Find every line in the material below with the string "Amitai" and state how many there are, with no other text.

Segment Start: DATASET EXCERPTS

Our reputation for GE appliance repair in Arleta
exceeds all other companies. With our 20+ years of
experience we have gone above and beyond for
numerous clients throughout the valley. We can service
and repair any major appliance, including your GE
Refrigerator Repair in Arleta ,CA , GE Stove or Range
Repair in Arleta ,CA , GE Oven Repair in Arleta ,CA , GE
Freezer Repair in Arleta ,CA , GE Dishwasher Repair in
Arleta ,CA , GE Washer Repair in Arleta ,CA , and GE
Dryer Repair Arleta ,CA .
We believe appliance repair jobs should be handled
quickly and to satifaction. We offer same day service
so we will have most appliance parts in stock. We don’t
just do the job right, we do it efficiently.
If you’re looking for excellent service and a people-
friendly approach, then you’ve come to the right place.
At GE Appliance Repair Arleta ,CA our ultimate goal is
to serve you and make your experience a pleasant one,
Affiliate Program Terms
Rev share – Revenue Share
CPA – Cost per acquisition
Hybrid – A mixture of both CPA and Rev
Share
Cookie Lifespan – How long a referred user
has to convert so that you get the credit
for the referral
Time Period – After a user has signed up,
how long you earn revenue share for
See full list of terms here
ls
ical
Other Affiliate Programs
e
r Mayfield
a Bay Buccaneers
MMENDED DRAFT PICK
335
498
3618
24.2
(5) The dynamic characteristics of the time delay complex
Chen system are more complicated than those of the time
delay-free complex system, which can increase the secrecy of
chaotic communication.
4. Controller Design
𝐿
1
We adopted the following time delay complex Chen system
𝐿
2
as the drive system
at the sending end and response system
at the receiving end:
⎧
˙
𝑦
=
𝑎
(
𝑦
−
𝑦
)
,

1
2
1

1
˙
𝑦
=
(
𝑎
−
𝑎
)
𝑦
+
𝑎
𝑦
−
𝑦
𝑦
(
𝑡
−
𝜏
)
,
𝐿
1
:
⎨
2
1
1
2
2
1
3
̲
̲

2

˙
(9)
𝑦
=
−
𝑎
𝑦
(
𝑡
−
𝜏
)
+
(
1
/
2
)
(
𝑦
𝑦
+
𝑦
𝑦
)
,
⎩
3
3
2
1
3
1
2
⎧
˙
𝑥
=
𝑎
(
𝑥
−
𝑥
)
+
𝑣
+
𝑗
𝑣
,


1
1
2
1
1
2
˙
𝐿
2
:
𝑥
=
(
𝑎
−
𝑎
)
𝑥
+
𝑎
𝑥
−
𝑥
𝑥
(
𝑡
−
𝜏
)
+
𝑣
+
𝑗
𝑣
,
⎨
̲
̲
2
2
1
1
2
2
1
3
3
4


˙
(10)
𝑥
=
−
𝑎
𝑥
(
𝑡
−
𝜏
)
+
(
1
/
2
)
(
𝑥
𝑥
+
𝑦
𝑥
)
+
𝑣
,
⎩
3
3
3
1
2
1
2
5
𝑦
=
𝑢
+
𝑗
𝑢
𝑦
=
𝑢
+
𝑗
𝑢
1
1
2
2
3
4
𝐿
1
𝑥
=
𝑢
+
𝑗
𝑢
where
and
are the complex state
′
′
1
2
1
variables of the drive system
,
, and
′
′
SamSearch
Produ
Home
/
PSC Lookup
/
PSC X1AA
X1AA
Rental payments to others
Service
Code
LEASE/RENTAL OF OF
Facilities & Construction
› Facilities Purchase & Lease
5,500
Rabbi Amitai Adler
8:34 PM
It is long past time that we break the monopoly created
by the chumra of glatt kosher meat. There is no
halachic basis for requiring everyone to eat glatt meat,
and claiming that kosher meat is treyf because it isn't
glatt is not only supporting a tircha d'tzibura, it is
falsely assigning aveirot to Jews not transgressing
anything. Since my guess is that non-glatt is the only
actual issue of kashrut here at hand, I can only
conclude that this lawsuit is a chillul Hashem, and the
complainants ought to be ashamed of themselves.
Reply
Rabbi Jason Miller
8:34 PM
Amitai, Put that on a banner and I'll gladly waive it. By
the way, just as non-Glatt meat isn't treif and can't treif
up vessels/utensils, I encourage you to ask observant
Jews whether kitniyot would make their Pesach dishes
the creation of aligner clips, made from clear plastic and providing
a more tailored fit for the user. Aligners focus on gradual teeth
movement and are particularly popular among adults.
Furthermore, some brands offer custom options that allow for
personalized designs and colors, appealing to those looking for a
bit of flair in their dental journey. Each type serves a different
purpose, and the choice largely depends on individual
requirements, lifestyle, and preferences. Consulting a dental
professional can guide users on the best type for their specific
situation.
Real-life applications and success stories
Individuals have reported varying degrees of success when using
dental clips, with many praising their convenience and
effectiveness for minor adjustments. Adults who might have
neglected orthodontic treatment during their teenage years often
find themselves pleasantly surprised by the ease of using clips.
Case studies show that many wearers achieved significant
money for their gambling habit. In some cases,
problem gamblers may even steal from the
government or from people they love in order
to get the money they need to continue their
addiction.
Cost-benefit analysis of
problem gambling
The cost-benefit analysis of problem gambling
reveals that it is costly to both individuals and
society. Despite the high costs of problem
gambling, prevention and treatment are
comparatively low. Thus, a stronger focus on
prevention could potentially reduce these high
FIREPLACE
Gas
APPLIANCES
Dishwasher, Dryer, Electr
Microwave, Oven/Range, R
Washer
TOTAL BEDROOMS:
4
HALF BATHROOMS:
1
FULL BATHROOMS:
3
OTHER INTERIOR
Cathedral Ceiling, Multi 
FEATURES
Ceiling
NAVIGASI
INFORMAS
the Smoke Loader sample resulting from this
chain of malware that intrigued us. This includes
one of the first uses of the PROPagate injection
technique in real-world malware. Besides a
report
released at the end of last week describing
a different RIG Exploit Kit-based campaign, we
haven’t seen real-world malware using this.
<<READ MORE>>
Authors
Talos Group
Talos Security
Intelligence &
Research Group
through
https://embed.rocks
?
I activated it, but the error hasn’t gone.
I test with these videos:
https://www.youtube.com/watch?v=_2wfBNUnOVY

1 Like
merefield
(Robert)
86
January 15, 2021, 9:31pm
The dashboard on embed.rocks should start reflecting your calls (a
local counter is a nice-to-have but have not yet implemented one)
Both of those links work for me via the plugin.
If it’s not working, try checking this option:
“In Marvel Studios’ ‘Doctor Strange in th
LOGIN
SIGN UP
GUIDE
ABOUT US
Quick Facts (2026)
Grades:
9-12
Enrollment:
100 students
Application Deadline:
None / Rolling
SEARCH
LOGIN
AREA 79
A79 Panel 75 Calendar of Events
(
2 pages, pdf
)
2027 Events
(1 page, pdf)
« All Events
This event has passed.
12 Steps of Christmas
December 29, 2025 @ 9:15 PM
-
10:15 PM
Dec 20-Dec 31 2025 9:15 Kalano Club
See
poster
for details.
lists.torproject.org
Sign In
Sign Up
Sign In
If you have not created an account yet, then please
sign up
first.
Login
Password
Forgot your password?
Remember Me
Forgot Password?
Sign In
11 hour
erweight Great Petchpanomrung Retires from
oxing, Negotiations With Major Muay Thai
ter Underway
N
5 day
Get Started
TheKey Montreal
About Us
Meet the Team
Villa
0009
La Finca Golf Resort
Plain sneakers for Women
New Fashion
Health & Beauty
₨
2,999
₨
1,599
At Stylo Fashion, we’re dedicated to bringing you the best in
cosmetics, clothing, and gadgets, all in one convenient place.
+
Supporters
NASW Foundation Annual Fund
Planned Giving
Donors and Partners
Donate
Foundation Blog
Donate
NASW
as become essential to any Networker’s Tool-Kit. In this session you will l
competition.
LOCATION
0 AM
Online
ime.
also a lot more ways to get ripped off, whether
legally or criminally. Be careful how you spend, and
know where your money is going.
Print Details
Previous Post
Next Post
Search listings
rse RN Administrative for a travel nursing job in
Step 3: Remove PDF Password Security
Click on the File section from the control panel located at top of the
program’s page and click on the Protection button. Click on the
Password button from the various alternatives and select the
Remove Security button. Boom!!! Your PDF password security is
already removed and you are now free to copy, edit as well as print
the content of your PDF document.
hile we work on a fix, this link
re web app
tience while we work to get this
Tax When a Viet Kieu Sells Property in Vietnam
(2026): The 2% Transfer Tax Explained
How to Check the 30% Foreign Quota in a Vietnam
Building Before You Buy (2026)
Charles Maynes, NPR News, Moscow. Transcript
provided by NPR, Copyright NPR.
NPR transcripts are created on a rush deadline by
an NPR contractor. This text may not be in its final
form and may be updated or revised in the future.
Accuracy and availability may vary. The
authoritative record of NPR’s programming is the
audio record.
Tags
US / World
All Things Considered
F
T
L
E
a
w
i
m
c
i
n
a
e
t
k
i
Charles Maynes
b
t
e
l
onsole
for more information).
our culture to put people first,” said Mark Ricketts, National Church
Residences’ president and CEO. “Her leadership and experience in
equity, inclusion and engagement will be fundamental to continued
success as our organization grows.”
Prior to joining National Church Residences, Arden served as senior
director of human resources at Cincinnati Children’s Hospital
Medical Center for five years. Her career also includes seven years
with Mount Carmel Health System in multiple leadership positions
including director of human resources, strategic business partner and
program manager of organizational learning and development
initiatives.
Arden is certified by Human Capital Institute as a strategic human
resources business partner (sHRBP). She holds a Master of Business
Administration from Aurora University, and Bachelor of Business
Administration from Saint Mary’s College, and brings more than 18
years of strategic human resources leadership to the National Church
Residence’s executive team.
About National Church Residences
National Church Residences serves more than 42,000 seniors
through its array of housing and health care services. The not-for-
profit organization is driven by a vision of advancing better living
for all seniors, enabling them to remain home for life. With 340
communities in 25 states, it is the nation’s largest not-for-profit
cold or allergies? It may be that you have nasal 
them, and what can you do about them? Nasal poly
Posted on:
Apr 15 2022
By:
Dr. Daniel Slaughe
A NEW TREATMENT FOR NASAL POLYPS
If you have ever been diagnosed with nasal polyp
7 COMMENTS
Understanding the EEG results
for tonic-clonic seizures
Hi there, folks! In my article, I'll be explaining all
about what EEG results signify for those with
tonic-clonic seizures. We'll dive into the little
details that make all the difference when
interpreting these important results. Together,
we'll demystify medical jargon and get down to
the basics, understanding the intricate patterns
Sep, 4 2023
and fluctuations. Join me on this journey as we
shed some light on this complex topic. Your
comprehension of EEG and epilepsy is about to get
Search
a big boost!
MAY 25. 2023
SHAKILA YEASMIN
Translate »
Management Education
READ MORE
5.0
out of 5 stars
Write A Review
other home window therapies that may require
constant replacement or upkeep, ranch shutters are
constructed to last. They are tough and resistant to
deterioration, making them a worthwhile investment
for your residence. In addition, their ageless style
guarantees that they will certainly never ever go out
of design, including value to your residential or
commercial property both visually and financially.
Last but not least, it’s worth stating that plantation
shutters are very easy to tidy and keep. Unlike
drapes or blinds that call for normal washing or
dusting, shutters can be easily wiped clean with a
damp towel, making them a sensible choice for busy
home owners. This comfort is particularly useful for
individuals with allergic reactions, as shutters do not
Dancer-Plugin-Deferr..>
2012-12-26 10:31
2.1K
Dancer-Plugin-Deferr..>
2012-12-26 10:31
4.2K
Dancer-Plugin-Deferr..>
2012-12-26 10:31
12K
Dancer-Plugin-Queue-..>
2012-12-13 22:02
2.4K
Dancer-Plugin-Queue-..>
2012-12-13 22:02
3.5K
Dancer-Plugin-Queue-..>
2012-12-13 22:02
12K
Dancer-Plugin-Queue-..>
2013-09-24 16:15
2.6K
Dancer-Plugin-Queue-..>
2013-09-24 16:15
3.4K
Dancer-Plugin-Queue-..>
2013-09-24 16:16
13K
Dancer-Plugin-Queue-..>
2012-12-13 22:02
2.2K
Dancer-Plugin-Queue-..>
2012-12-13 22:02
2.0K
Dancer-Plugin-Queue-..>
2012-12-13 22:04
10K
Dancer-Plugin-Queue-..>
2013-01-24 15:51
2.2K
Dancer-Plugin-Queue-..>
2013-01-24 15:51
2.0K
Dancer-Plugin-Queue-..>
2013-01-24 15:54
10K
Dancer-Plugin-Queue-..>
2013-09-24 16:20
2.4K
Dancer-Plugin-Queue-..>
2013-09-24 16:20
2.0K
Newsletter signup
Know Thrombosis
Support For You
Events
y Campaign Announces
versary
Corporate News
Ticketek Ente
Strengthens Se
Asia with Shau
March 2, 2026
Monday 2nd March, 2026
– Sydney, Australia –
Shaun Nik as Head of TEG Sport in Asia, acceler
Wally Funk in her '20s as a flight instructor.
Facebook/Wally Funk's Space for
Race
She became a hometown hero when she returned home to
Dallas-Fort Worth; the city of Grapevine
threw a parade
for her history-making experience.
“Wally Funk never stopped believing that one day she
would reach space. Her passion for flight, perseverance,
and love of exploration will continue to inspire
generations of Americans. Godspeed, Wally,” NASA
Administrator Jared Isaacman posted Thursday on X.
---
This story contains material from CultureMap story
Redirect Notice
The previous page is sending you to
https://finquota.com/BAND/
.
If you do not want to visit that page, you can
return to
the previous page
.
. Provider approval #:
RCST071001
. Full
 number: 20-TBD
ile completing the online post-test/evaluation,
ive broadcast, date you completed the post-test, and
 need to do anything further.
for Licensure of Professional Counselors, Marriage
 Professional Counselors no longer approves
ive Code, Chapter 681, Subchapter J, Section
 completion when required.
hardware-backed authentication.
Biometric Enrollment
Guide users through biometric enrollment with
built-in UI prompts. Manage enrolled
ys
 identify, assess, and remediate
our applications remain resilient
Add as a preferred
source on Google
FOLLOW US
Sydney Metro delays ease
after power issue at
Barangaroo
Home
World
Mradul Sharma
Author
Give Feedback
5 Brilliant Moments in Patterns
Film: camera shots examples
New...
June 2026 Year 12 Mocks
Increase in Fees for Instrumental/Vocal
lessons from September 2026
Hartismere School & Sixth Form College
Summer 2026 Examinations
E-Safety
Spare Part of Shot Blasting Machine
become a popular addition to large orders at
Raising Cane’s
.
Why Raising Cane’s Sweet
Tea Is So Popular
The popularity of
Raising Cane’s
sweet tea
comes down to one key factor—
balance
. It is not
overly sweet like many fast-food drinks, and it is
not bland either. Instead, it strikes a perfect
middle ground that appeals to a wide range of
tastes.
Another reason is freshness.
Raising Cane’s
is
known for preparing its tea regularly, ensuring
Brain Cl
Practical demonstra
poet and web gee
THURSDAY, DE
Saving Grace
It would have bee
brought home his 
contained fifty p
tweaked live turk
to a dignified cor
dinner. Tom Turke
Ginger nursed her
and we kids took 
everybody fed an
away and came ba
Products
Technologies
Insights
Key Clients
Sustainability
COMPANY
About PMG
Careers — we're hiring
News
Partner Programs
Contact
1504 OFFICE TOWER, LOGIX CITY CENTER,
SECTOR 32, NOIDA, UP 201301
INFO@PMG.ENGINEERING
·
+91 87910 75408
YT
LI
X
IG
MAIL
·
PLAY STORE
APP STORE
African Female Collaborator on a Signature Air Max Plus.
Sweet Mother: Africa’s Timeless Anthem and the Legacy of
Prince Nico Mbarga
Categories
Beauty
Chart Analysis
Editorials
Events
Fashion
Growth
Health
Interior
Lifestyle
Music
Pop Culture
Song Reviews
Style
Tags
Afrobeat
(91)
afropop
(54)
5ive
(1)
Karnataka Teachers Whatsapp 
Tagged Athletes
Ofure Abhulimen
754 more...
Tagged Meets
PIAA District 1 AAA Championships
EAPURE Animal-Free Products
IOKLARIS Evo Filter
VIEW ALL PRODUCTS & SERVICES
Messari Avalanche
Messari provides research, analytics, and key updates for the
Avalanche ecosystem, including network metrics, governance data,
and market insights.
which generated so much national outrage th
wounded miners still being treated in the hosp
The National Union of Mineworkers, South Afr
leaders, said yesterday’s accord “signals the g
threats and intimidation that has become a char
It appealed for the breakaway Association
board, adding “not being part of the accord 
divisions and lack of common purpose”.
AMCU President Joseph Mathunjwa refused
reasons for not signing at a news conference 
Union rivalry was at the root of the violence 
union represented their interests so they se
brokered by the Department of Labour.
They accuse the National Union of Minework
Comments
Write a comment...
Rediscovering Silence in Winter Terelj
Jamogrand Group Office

Segment End: DATASET EXCERPTS

» EXERCISE OUTPUT
2